Records from a collection:
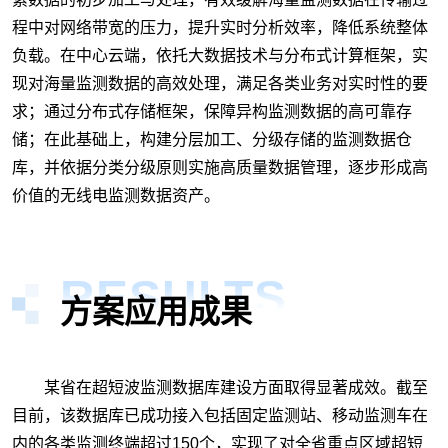
程中对网络带宽的压力，提升实时分析效率，降低系统整体
负载。在中心云端，依托大数据技术与分布式计算框架，实
现对海量监测数据的高效处理，满足各类业务对实时性的要
求；通过分布式存储框架，保障异构监测数据的高可靠存
储；在此基础上，构建分层加工、分级存储的监测数据仓
库，并依据分类分级原则实施高质量数据管理，逐步形成高
价值的无线电监测数据资产。
RESULTS
方案应用成果
某省在超短波监测数据库建设方面取得显著成效。截至
目前，该数据库已成功接入包括固定监测站、移动监测车在
内的各类监测终端超过150个，实现了对全省重点区域超短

### ACTIVITY
Exact copy, no pictures: set down all the entries again as they stand.

### EXERCISE RESPONSE
程中对网络带宽的压力，提升实时分析效率，降低系统整体
负载。在中心云端，依托大数据技术与分布式计算框架，实
现对海量监测数据的高效处理，满足各类业务对实时性的要
求；通过分布式存储框架，保障异构监测数据的高可靠存
储；在此基础上，构建分层加工、分级存储的监测数据仓
库，并依据分类分级原则实施高质量数据管理，逐步形成高
价值的无线电监测数据资产。
RESULTS
方案应用成果
某省在超短波监测数据库建设方面取得显著成效。截至
目前，该数据库已成功接入包括固定监测站、移动监测车在
内的各类监测终端超过150个，实现了对全省重点区域超短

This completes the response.